About

The Centre for Youth Substance Abuse Research (CYSAR) was established in 2008 through the shared vision of the Graeme Wood Foundation and The University of Queensland.

CYSAR seeks to promote the health and well-being of young people by increasing Australia’s capacity to respond effectively to the harm associated with alcohol, tobacco, and other drug misuse. 

CYSAR aims to:

  • Understand the pathways by which young people engage in substance misuse;
  • Be at the cutting edge of research into new and innovative ways of preventing and treating substance misuse among young people;
  • Make significant and tangible improvements to youth service provision;
  • Positively influence state and national approaches to youth substance misuse prevention and treatment through information dissemination, policy refinement and public advocacy; and,
  • Ensure youth have a voice and input into the research directions of the Centre.

CYSAR partnerships

CYSAR partnerships have made it possible to draw together the research and clinical expertise of internationally regarded Australian scholars in the field of substance use disorders.
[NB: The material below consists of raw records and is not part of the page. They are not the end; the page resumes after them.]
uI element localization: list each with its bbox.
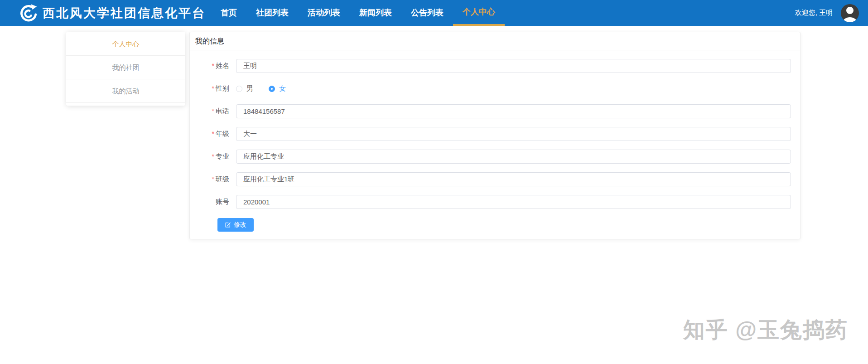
top-navbar: 西北风大学社团信息化平台 首页社团列表活动列表新闻列表公告列表个人中心 欢迎您,… [0, 0, 868, 26]
field-label-text: 年级 [216, 130, 229, 137]
field-label-text: 电话 [216, 107, 229, 115]
brand[interactable]: 西北风大学社团信息化平台 [19, 3, 206, 23]
required-star: * [212, 62, 214, 69]
profile-card: 我的信息 *姓名*性别男女*电话*年级*专业*班级账号修改 [189, 32, 800, 239]
form-row-account: 账号 [190, 195, 800, 209]
field-label-class: *班级 [190, 175, 236, 184]
radio-label: 男 [246, 84, 253, 93]
field-label-text: 班级 [216, 175, 229, 183]
form-row-grade: *年级 [190, 127, 800, 141]
nav-item-2[interactable]: 活动列表 [298, 0, 350, 26]
field-label-major: *专业 [190, 152, 236, 161]
radio-option-1[interactable]: 女 [269, 84, 286, 93]
phone-input[interactable] [236, 104, 791, 118]
field-label-name: *姓名 [190, 62, 236, 70]
field-label-gender: *性别 [190, 84, 236, 93]
field-label-phone: *电话 [190, 107, 236, 116]
nav-item-4[interactable]: 公告列表 [401, 0, 453, 26]
required-star: * [212, 85, 214, 92]
avatar-head-icon [846, 7, 854, 14]
edit-icon [225, 222, 231, 228]
form-row-phone: *电话 [190, 104, 800, 118]
field-label-text: 专业 [216, 152, 229, 160]
major-input[interactable] [236, 150, 791, 164]
radio-circle-icon[interactable] [269, 86, 275, 92]
nav-item-1[interactable]: 社团列表 [246, 0, 298, 26]
sidebar-item-personal-center[interactable]: 个人中心 [66, 32, 185, 56]
form-row-name: *姓名 [190, 59, 800, 73]
modify-button-label: 修改 [234, 221, 246, 229]
avatar-torso-icon [843, 17, 857, 22]
required-star: * [212, 175, 214, 183]
form-row-class: *班级 [190, 172, 800, 186]
nav-item-0[interactable]: 首页 [211, 0, 246, 26]
field-label-text: 账号 [216, 198, 229, 205]
required-star: * [212, 107, 214, 115]
sidebar-menu: 个人中心我的社团我的活动 [66, 32, 185, 106]
profile-form: *姓名*性别男女*电话*年级*专业*班级账号修改 [190, 50, 800, 232]
field-label-text: 性别 [216, 84, 229, 92]
grade-input[interactable] [236, 127, 791, 141]
platform-title: 西北风大学社团信息化平台 [43, 5, 206, 21]
nav-item-3[interactable]: 新闻列表 [350, 0, 401, 26]
required-star: * [212, 153, 214, 160]
nav-item-5[interactable]: 个人中心 [453, 0, 505, 26]
user-avatar[interactable] [841, 4, 859, 22]
wind-spiral-logo-icon [19, 3, 38, 23]
gender-radio-group: 男女 [236, 84, 301, 93]
radio-option-0[interactable]: 男 [236, 84, 253, 93]
radio-circle-icon[interactable] [236, 86, 242, 92]
field-label-grade: *年级 [190, 130, 236, 138]
field-label-account: 账号 [190, 198, 236, 206]
radio-label: 女 [279, 84, 286, 93]
card-title: 我的信息 [190, 32, 800, 50]
required-star: * [212, 130, 214, 137]
sidebar-item-my-clubs[interactable]: 我的社团 [66, 56, 185, 79]
form-row-gender: *性别男女 [190, 82, 800, 96]
main-nav: 首页社团列表活动列表新闻列表公告列表个人中心 [211, 0, 505, 26]
name-input[interactable] [236, 59, 791, 73]
class-input[interactable] [236, 172, 791, 186]
sidebar-item-my-activities[interactable]: 我的活动 [66, 79, 185, 103]
welcome-text: 欢迎您, 王明 [795, 9, 833, 17]
zhihu-watermark: 知乎 @玉兔捣药 [683, 315, 848, 345]
account-input[interactable] [236, 195, 791, 209]
form-row-major: *专业 [190, 150, 800, 164]
field-label-text: 姓名 [216, 62, 229, 69]
modify-button[interactable]: 修改 [217, 218, 254, 232]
CYSAR’s partner organisations are:

  • Faculty of Health and Behavioural Sciences, The University of Queensland; and,
  • The Institute of Health and Biomedical Innovation, Queensland University of Technology.

CYSAR research

Research at CYSAR focuses on:

  • Generating knowledge about the development, prevention and treatment of youth substance misuse;
  • Dissemination of new findings to individuals, health services, government and the community to make positive changes for young people and their community;
  • Advocating for improved access to evidence-based treatment and prevention for young people; and
  • Engaging with young people and youth health services to ensure that CYSAR’s research is responsive to community needs.

CYSAR is supported by core funding from the Australian Government under the Drug and Alcohol Program and The University of Queensland Endowment Fund with a philanthropic contribution from Graeme Wood and Andrew Brice.